Information Acquisition with Sensing Robots: Algorithms and Error Bounds
This addresses the challenge of efficient information acquisition for mobile sensing robots, offering improved performance guarantees over existing greedy approaches, though it is incremental in advancing trajectory optimization methods.
The paper tackles the problem of optimizing trajectories for mobile sensors to gather information, presenting a non-greedy algorithm with suboptimality guarantees that accounts for sensor dynamics and outperforms greedy methods, with applications in gas concentration mapping and target tracking.

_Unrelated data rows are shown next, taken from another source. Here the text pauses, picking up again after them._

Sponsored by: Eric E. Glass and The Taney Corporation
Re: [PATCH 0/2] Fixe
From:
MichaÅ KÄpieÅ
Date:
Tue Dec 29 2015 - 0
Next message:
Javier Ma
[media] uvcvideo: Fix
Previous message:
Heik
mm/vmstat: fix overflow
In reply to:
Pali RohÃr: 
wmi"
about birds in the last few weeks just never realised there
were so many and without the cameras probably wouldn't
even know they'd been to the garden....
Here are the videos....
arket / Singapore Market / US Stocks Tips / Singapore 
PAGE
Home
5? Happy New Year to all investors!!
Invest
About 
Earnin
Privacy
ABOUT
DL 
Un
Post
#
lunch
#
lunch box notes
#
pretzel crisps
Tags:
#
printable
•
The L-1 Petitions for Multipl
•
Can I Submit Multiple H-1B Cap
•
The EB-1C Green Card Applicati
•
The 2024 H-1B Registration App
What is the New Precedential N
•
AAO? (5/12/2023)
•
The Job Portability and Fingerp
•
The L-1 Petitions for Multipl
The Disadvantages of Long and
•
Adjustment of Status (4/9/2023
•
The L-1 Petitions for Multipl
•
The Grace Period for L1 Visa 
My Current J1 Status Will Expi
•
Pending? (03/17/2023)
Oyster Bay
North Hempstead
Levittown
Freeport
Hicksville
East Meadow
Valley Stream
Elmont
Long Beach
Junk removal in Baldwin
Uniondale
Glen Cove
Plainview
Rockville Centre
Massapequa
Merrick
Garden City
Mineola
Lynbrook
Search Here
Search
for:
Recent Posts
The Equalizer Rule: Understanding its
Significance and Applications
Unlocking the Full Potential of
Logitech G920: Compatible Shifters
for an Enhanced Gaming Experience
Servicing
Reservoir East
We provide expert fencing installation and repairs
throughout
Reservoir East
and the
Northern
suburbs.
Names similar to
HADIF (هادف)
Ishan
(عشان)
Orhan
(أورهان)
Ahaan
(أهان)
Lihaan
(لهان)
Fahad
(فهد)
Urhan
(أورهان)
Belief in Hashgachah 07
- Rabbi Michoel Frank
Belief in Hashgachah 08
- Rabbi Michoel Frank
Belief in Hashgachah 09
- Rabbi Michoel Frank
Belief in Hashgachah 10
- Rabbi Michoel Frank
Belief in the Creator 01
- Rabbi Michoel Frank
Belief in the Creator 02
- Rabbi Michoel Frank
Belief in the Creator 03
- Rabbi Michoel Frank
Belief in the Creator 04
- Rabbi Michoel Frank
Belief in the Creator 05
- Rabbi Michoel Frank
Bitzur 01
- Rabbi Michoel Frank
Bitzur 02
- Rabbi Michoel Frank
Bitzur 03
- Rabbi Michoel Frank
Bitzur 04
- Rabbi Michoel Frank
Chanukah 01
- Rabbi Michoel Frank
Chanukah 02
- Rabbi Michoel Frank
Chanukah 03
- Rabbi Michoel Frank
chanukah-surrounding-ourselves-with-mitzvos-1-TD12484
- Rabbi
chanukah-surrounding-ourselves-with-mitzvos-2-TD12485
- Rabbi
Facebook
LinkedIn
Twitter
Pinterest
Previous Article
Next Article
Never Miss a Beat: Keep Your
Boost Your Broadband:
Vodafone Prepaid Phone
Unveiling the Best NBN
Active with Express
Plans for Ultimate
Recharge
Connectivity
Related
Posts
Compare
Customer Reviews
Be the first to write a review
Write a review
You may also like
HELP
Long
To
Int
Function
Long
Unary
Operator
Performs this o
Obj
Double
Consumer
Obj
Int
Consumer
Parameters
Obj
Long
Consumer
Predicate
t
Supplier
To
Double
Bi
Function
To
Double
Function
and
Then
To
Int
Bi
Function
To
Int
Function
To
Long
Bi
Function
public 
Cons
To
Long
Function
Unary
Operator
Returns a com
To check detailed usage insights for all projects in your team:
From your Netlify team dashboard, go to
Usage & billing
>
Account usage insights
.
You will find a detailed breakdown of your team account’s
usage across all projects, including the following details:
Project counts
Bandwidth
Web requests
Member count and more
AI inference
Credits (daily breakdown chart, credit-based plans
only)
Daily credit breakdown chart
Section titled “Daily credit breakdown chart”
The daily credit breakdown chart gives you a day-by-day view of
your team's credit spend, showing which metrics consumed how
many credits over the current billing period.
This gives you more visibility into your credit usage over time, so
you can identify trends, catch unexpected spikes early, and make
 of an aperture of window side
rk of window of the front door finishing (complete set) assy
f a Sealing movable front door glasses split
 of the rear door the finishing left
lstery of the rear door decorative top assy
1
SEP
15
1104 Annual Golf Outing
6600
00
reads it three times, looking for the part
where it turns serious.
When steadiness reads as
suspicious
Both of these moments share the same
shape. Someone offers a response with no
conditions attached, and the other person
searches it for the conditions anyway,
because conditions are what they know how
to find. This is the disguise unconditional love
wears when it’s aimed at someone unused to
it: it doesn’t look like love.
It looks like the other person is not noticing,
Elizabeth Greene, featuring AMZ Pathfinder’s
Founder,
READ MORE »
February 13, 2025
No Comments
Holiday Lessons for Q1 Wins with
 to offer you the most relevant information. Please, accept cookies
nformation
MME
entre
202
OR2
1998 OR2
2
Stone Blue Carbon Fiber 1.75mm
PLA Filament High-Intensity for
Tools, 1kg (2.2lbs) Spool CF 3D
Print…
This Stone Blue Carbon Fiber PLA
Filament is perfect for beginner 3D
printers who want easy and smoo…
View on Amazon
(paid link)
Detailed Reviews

Utilizing the capabilities of configurable sensing systems requires addressing difficult information gathering problems. Near-optimal approaches exist for sensing systems without internal states. However, when it comes to optimizing the trajectories of mobile sensors the solutions are often greedy and rarely provide performance guarantees. Notably, under linear Gaussian assumptions, the problem becomes deterministic and can be solved off-line. Approaches based on submodularity have been applied by ignoring the sensor dynamics and greedily selecting informative locations in the environment. This paper presents a non-greedy algorithm with suboptimality guarantees, which does not rely on submodularity and takes the sensor dynamics into account. Our method performs provably better than the widely used greedy one. Coupled with linearization and model predictive control, it can be used to generate adaptive policies for mobile sensors with non-linear sensing models. Applications in gas concentration mapping and target tracking are presented.